Brainstorm keywords and alternate keywords (synonyms) you might want to search. You may not necessarily search all of these terms, and you'll likely come up with more once you begin searching, both new concepts and alternative keywords. For example, if you start with a search on fracking, you will find many articles and other sources use the phrase hydraulic fracturing instead. Another way to brainstorm is by creating a mindmap.

Sea spray aerosols

marine aerosols, atmospheric aerosols, clouds, water vapor, sea salt aerosols, aerosols, ice nucleating particles


mass spectroscopy, mass spectrometry, spectrometry, ATOFMS, spectra, x-ray spectroscopy, infrared spectroscopy


biological, biologic, biogenic, bacteria, viruses, proteins, microbes, microbial, microbiomes, enzymes, fatty acids, saccharides, polysaccharides

Use "and" and "or" to connect your search terms, to expand or narrow your search results. These may be called Boolean operators, and can be combined to make a more effective search.

Example:  (marine OR sea spray) AND (aerosols) AND (organic OR bacteria OR viruses) AND (spectroscopy OR spectra)

Boolean Operator For Example What Happens to Your Search Results? Visualized

aerosols AND spectroscopy

aerosols AND organic

Retrieves results that include all/both words or phrases

More targeted, but also fewer (maybe too few) results


viruses OR bacteria

marine OR sea spray

Retrieves results that include at least one of your words or phrases, but not necessarily all of them

More (maybe too many search results), including a greater number that may be less relevant

Truncation (usually with an asterisk, *) allows you to search for words with multiple endings without having to write each one. For example, biofuel* would search for biofuel or biofuels, and alga* for alga and algae. Or spectr* would search for spectra OR spectroscopy OR spectrometry OR spectroscopy OR spectroscopic.

If you truncate nano* or micro*, you may need to be more specific if you get to many results. For example, try nanoparticles if that makese sense for your search.

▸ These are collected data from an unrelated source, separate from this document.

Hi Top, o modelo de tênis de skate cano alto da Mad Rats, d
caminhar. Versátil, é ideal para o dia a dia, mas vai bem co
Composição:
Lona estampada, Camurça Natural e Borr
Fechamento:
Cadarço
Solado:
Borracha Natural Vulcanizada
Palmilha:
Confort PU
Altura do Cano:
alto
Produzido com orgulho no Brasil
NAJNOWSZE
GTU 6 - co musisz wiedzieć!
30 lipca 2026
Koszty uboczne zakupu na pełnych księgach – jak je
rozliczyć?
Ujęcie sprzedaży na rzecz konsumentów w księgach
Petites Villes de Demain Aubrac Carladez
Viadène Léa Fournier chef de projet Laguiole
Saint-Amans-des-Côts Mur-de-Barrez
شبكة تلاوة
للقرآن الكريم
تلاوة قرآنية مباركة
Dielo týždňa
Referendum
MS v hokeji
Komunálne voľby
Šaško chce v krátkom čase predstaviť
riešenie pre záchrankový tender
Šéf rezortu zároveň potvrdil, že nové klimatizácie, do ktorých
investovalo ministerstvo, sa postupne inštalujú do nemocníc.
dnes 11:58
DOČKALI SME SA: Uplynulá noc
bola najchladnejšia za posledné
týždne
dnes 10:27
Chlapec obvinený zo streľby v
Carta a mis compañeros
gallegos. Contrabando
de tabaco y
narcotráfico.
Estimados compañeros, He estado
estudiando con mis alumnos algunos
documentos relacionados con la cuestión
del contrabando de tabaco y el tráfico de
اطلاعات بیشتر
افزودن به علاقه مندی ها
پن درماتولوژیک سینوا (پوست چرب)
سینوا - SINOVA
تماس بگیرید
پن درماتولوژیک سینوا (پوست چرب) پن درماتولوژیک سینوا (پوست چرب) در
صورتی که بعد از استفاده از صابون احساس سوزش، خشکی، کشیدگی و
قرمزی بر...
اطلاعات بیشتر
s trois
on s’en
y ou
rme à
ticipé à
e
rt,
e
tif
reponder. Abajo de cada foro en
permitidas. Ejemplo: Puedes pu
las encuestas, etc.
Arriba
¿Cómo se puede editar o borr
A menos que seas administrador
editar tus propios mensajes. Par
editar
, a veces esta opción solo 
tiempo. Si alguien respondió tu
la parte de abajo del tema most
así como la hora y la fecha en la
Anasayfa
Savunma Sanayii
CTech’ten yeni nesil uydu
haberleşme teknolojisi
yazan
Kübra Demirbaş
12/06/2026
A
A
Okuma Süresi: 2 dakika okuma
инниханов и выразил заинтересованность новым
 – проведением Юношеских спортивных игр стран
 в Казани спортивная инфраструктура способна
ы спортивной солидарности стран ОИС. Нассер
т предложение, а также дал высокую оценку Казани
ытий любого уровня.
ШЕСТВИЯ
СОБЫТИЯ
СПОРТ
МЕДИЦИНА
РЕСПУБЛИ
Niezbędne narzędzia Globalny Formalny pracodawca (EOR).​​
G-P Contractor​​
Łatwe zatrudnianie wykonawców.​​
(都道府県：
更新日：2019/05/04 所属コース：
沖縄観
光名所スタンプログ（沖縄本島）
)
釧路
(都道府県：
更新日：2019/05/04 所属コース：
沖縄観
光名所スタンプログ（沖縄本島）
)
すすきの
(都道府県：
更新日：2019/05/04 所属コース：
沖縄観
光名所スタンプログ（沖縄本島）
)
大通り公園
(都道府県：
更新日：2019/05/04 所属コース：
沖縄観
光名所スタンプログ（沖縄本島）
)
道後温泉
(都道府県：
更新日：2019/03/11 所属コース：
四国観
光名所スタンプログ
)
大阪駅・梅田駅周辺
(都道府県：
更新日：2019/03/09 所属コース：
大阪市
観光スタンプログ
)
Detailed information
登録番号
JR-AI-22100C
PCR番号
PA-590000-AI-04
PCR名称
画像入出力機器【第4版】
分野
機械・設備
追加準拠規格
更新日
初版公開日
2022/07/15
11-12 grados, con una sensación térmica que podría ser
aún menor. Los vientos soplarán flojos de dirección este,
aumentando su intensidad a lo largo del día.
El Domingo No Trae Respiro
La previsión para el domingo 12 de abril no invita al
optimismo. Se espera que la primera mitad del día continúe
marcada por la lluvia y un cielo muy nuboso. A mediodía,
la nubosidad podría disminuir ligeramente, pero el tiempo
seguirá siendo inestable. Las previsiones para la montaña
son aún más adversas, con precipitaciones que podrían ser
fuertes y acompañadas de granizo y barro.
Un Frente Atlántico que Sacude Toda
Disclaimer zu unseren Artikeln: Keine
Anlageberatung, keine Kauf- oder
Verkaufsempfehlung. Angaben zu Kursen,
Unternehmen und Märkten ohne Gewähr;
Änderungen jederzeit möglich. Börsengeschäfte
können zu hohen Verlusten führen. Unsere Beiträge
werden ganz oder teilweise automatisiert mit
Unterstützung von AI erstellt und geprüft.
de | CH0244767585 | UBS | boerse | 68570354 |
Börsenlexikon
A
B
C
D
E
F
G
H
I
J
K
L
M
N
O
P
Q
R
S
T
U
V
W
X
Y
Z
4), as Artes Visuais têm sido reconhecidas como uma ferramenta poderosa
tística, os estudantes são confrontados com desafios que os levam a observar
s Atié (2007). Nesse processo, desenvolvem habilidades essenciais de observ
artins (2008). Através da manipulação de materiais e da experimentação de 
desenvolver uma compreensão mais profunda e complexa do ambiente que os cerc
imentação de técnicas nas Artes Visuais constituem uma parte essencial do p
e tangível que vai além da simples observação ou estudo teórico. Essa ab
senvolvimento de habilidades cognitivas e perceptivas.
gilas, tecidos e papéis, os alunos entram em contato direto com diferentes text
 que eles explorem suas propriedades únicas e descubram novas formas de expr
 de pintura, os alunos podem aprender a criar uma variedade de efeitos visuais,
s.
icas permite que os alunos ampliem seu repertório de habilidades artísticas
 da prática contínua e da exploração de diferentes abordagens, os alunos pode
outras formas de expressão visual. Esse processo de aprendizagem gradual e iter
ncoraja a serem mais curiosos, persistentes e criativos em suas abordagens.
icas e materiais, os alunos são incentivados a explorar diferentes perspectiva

Each database offers options to narrow your search results, saving you time by excluding results that don't meet your search criteria. For example, you may only want to see English-language peer-reviewed journal articles published in the last five years

Common limits (along with using the Boolean and operator) include the following. You may get an option to do a second search within the results

  • publication date or range
  • document type (books, dissertations, articles, etc)
  • language, peer-reviewed (scholarly) articles only,
  • full-text availability. 

Every record, whether it's for a book in the library catalog, or for a journal article in one of the databases, has been assigned one or more subject headings. Even if you don't know the best subject headings when you start searching, they will come up as you find relevant books and articles from your keyword searches. The subject headings are usually hyperlinked, so you can click to them find the other articles or books where that subject was assigned.

An abstract is a brief summary of the article: what the authors did and what they found out. It also serves as marketing, because it's a chance for the authors to tell you why you should read it. Abstracts also provide additional keywords and phrases to include in your searching, as noted here in black (the red indicates phrasing that identifies this as a research article as opposed to a review article).

When you find a relevant article, another way to find additional, potentially helpful articles is to look at what articles were cited in the paper. and what articles have cited that paper since it was published. These may appear in the database as Cited Articles or Bibliography, and Citing Articles or Times Cited.

When you find a good article, you can try the database's "Related Records" feature to find articles that may be similar to your article. The related articles are often based on common subjects, descriptors or keywords assigned to the articles, but Web of Science uses common cited references, retrieving papers whose authors cited the same papers cited in your article.